The Game Plan

“The Merchant of Venice” is a pretty production with a charismatic cast

Posted by Carten Cordell / Wednesday, June 29th, 2011

Wednesday, June 29, 2011

Shakespeare’s “The Merchant of Venice” is an awkward play. Because we view it through a post-World War II lens, it is discomforting to see the characters bully Shylock, a Jewish investor, because of his religion. As the characters in the play seek love – Portia and Bassanio, Nerissa and Gratiano, Jessica and Lorenzo – they completely disregard Shylock. When he seeks justice from the state, the only thread of hope he has left, it turns on him in an unbearable, anti-Semitic ruling. Yet, this is considered one of Shakespeare’s comedies, and the unredeemable ending makes it a tough task for a director.

The benefit of being a part of a well-known theatre company is that you can present even the worst of shows in a pretty package.

Shakespeare Theatre Company’s “The Merchant of Venice” started with a well-choreographed number by Karma Camp, which immediately set the mood for the show’s fast-paced, early-20th century New York setting. The following scene, however, opened to a gaggle of actors trying for laughs. It seemed as though the big set and large performance space was eating up their sound and though they played big to compensate, their delivery read as attempts instead of successes.

Derek Smith as Antonio and Julia Coffey as Portia in the Shakespeare Theatre Company’s production of The Merchant of Venice, directed by Ethan McSweeny. Photo by Scott Suchman.

Speaking of the set, Andrew Lieberman’s design was gorgeous. The grand staircase, dual-level space, and numerous entry ways gave the show a good sense of flow, all while maintaining a facelessness necessary for the various settings in which the characters encounter one another. The show ran a noticeably Shakespearean two hours and forty-five minutes long, but the overlapping exits and entrances of scenes, aided by the set design, helped heighten the momentum at lagging moments.

The show picked up as Portia, played by Julia Coffey, entered. Her introductory scene with an elaborately choreographed on-stage costume change not only stayed true to her carefree, spoiled character but was well-acted and entertaining to watch. Liz Wisan complemented Coffey’s performance with a matronly Nerissa, who was a nostalgic reminder of Chessy from the Parent Trap.

Carl Cofield and Vaneik Echeverria made for entertaining Princes and the quirky nuances which they developed for their characters made them the center of attention during their short but well-played scenes. It was evident that both actors were in tune with their characters and what was going on around them and the audience applauded for their delightful humor at their exits. Daniel Pearce also stole the stage as Launcelot Gobbo, whose total physical performance was captivating.

Excellent costume choices from designer Jennifer Moeller added to the comedy of the show, especially during Jessica’s escape scene. I can’t complain about the music score, the blocking and staging of the actors in large scenes, or the quotable text. But though the show had a workable New York setting, director Ethan McSweeney failed to give it a higher meaning. Why do the women seem to own the world?
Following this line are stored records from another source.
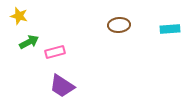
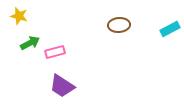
cyan rectangle: rotated 24 degrees counterclockwise
green arrow: moved 1 px right, 1 px down
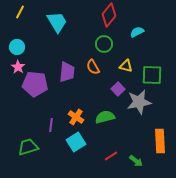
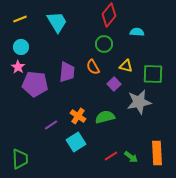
yellow line: moved 7 px down; rotated 40 degrees clockwise
cyan semicircle: rotated 32 degrees clockwise
cyan circle: moved 4 px right
green square: moved 1 px right, 1 px up
purple square: moved 4 px left, 5 px up
orange cross: moved 2 px right, 1 px up
purple line: rotated 48 degrees clockwise
orange rectangle: moved 3 px left, 12 px down
green trapezoid: moved 8 px left, 12 px down; rotated 105 degrees clockwise
green arrow: moved 5 px left, 4 px up
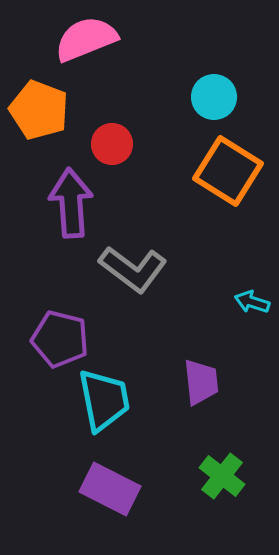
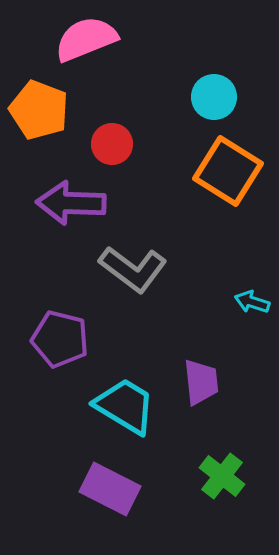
purple arrow: rotated 84 degrees counterclockwise
cyan trapezoid: moved 21 px right, 6 px down; rotated 48 degrees counterclockwise
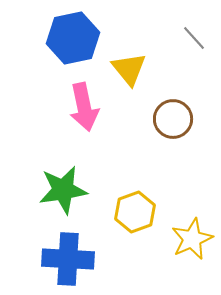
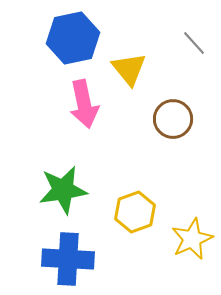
gray line: moved 5 px down
pink arrow: moved 3 px up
Could Antonio’s love for Bassanio ever be acknowledged by the characters? Was there a higher hope for Shylock? What would become of the characters that drove him away after World War II shocked the world?

Perhaps I yearned for Shylock’s recompense because Mark Nelson acted the part so well – and my passing mention does not do him justice. But I do feel that an answer or at least recognition of any one of those questions through a director’s note or on stage choice would have helped me to understand why I needed to see the show now, in this time and place. Instead, it had no message to offer me. It was just a pretty production of a popular play.